As a long time fan of SF/Fantasy novels and movies, I have learned from experience that genre movies don't win Best Picture, Best Actor, or Best Director awards. Fans must settle for Best Special F/X, Best Makeup, or possibly Best Soundtrack. There are the exceptions (2001: A Space Odyssey; Lord of the Rings) but the exceptions are rare.
Tonight is The Academy's night, and so it somehow seems appropriate that the theme for the 43rd Carnival of Genealogy is on technology, since the last Carnival focused on our Best of Awards. (It also seems just like yesterday that the 42nd Carnival concluded, but February is a short month.)
What technology do you most rely on for your genealogy and family history research?
Select one piece of hardware (besides your computer)
This isn’t difficult. Besides my computer, the piece of hardware I currently use the most is a microfilm reader. There are a lot of records that haven’t been scanned in, haven’t been indexed. They know me by now when I enter the Special Collections department.
One web site/blog (besides your own) that is indispensable to you.
If I had to recommend one database subscription site to someone, this would be it. Others have been useful, but it’s hard for me to imagine where I would be without Ancestry – from what I have learned through their databases and forums.
One piece of software (besides your internet browser)
This is where I am most likely to deviate from a lot of answers.
I have set up two family wikis – both password protected – one for my mother’s family, and another for my father’s.
Here’s a view of the the homepage of my mother’s, as well as one entry on the site.
The images should look familiar to anyone who has experience with Wikipedia or any of its cousins. It uses the exact same software. The original theory behind installing the software was to facilitate other family members helping me in recording the information.
Theory and practice aren’t always the same. I think only one edit has been made so far by anyone except me. However, even when a cousin sends me an email with text for me to put onto a page, that’s helpful. And it’s easier for me to update a wiki than it is to update other types of family websites.
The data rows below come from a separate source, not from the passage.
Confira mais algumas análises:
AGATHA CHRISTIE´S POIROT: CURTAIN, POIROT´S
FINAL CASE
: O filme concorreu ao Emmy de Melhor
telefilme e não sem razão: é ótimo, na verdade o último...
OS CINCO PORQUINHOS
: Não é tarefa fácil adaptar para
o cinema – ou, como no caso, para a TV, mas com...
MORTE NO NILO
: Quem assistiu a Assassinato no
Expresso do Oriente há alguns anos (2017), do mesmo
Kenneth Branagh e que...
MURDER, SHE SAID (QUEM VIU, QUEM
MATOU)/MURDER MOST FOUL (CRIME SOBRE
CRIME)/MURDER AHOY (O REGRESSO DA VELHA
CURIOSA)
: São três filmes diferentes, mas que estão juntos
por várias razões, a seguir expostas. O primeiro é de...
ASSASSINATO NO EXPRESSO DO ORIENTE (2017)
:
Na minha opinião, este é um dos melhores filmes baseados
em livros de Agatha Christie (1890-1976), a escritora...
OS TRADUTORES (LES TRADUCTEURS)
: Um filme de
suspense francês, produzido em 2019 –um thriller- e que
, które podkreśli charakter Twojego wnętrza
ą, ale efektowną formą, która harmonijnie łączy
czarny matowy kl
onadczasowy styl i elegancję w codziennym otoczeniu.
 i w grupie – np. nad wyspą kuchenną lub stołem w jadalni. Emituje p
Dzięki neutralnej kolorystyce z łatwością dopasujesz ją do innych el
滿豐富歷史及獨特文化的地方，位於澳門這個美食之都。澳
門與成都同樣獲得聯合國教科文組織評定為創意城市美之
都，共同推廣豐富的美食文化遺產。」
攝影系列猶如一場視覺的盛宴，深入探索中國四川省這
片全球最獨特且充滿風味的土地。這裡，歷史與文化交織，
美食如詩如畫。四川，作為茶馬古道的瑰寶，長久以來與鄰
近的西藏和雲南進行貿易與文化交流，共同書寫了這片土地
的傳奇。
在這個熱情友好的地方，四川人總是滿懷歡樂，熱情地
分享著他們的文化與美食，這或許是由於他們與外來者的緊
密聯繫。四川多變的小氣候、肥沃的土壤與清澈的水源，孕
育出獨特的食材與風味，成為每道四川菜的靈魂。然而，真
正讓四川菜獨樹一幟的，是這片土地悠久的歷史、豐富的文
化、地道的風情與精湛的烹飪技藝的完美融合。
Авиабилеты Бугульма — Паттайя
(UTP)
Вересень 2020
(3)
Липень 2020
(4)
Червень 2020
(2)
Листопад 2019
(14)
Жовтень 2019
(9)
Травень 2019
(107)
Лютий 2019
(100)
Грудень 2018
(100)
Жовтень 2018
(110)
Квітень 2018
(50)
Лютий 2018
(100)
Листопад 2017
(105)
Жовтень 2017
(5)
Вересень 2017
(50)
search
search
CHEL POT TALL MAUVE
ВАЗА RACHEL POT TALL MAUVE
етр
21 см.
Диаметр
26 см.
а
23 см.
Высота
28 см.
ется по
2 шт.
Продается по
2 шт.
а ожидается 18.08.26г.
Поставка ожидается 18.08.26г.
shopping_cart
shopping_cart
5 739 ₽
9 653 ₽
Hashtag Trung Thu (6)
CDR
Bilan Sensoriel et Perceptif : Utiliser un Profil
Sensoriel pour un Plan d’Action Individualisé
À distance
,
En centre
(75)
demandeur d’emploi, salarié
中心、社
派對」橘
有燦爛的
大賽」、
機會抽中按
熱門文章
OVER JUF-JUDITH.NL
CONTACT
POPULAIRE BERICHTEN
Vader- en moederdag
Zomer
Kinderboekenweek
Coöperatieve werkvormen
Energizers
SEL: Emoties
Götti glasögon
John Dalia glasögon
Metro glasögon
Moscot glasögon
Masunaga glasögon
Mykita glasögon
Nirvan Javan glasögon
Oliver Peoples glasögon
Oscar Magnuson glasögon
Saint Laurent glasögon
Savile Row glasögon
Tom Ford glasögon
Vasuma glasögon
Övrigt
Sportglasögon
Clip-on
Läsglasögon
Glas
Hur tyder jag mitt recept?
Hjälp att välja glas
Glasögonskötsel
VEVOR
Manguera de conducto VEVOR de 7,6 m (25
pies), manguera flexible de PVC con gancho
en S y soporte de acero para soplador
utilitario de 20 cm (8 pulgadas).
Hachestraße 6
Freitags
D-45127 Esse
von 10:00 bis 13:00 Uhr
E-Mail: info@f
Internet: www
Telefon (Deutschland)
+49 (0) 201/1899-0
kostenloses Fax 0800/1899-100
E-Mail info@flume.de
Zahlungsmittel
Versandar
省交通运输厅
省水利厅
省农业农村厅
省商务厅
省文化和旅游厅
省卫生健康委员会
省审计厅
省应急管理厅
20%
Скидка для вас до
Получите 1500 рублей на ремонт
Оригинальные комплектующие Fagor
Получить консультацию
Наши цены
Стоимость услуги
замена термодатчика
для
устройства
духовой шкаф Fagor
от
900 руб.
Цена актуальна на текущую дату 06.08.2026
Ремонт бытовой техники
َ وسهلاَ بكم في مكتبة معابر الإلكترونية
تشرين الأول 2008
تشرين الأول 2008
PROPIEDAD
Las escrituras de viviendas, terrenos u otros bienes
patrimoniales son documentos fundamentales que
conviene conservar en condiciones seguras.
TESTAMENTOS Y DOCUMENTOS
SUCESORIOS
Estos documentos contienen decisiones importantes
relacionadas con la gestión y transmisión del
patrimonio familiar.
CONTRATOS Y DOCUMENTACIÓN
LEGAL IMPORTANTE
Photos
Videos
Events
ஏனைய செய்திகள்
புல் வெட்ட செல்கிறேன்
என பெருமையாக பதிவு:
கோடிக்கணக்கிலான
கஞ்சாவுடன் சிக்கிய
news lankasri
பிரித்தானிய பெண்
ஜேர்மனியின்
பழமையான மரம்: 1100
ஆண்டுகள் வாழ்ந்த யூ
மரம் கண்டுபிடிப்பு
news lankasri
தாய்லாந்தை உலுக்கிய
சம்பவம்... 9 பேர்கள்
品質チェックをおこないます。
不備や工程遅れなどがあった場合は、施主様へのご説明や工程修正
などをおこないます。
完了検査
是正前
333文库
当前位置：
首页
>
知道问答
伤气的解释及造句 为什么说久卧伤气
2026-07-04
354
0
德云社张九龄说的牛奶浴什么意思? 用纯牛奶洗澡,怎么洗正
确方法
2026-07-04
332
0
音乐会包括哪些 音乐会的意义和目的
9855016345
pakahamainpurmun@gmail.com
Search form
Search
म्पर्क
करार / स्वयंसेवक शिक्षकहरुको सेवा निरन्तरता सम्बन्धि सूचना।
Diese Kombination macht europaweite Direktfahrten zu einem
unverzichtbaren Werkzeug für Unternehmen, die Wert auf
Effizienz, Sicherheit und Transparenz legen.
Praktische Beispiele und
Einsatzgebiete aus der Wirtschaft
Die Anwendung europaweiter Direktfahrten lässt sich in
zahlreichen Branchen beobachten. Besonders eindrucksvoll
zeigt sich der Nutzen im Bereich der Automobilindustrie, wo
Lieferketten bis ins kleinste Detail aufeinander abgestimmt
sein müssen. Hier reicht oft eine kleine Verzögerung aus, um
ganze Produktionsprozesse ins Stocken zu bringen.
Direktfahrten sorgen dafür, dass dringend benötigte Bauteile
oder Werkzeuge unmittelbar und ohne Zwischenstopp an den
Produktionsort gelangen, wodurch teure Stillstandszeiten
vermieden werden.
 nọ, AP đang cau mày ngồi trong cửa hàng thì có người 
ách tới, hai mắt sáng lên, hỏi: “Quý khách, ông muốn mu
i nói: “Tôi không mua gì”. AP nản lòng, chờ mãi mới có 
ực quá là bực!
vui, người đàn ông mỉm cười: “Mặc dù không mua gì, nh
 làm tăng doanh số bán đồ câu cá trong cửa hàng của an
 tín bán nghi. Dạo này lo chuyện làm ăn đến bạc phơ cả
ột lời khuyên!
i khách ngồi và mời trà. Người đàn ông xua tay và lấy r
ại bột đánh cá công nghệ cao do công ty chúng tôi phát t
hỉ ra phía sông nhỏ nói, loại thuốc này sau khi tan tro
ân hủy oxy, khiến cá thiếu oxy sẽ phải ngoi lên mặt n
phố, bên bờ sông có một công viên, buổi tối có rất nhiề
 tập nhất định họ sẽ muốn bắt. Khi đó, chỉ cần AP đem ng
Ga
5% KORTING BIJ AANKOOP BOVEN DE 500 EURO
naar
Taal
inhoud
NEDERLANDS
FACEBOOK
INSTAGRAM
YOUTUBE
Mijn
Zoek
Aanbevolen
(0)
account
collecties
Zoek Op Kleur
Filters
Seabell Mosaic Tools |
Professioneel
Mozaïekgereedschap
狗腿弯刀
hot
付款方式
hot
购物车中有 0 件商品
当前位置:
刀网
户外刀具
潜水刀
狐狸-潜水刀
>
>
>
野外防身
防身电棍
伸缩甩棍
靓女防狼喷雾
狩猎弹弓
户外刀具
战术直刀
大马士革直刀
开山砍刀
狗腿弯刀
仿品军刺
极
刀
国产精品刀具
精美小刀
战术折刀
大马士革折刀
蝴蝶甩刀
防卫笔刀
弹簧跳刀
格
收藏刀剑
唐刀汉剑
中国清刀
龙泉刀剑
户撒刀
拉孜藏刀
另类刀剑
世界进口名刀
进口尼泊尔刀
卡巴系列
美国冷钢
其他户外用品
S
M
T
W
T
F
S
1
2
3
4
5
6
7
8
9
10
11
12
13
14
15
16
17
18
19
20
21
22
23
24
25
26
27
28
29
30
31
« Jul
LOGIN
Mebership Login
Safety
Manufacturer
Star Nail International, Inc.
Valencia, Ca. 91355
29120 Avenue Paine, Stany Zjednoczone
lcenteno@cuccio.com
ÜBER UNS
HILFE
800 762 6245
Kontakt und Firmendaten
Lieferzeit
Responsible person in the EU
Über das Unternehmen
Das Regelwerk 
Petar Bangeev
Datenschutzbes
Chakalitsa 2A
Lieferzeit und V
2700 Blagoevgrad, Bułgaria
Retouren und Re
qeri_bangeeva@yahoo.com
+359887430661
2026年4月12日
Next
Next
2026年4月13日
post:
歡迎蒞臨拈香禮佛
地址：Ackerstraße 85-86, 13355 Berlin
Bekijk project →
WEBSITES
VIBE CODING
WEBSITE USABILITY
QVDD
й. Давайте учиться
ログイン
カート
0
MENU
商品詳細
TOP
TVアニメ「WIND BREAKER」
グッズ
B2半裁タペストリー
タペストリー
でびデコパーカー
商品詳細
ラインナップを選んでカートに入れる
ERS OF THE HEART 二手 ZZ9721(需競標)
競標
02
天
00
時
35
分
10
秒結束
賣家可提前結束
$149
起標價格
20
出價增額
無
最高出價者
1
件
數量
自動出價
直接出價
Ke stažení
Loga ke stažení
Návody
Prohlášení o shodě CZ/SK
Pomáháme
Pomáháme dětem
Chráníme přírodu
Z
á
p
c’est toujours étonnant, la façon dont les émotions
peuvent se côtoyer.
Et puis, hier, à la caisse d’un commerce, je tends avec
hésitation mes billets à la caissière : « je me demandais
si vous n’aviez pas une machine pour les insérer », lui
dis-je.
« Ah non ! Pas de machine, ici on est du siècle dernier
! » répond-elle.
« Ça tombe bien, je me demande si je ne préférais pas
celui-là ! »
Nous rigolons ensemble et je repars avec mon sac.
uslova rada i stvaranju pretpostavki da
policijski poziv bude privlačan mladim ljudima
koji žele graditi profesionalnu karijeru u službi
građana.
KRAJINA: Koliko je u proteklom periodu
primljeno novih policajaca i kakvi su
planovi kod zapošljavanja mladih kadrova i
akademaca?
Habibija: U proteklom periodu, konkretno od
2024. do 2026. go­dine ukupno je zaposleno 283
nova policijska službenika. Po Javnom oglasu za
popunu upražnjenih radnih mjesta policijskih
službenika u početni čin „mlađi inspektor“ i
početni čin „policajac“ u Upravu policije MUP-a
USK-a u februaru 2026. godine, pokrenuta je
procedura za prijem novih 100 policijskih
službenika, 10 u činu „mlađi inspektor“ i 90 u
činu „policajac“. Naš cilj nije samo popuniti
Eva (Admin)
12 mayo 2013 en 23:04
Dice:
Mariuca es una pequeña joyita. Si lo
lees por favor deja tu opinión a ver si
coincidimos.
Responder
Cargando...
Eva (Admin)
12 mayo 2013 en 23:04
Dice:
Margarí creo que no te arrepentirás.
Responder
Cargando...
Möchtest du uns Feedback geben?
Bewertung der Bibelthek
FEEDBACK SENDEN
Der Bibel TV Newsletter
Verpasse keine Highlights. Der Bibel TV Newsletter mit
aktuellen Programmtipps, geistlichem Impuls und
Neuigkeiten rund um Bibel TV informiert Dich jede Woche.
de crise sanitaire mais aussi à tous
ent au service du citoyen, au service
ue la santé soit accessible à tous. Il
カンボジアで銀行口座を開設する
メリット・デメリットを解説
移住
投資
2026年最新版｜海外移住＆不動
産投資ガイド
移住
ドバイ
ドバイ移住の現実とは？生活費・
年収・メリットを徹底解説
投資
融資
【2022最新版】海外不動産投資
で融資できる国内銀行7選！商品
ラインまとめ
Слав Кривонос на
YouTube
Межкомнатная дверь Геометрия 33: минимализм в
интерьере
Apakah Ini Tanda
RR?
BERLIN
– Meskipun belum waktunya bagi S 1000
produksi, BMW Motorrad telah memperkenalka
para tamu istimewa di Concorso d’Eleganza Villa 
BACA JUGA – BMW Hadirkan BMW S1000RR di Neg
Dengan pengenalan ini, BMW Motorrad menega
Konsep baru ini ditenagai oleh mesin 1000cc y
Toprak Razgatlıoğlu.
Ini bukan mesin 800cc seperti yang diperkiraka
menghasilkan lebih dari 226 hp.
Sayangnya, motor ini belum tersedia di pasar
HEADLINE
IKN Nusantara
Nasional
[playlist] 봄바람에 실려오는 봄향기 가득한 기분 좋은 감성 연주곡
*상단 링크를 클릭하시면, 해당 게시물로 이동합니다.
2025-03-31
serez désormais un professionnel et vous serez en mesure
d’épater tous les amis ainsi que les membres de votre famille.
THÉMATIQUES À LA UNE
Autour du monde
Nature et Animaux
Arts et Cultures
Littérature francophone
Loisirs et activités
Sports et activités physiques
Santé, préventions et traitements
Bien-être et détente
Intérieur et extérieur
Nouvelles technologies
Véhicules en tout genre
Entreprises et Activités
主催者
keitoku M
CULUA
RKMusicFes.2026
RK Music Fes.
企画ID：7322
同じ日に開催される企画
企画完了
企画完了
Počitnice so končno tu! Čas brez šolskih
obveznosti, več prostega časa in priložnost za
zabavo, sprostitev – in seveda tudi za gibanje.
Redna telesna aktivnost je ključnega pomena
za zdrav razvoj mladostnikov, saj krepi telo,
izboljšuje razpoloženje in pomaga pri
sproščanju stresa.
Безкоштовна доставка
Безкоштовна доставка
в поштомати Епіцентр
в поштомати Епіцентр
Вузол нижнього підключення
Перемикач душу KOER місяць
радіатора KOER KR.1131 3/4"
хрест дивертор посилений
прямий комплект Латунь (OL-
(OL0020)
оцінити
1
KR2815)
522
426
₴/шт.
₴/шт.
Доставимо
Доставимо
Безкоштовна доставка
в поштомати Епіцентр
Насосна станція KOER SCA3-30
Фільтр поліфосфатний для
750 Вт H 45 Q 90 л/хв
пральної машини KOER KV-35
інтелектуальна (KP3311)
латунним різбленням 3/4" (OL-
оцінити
I've uploaded images of almost every document I have found. Most of the more recent entries have several photographs on them.
One might argue this hasn’t helped my ‘research’. However, I think one genealogy-obsessed cousin was impressed enough by it, and pleased with the password-protection, to send me her entire register. (And I have respected her wishes and not blogged any information for which I am indebted to her.)
I’ve been meaning to do a series of posts on my knowledge of and ideas for websites, including a few more snapshots of our wikis. Hopefully I will get a round tuit soon.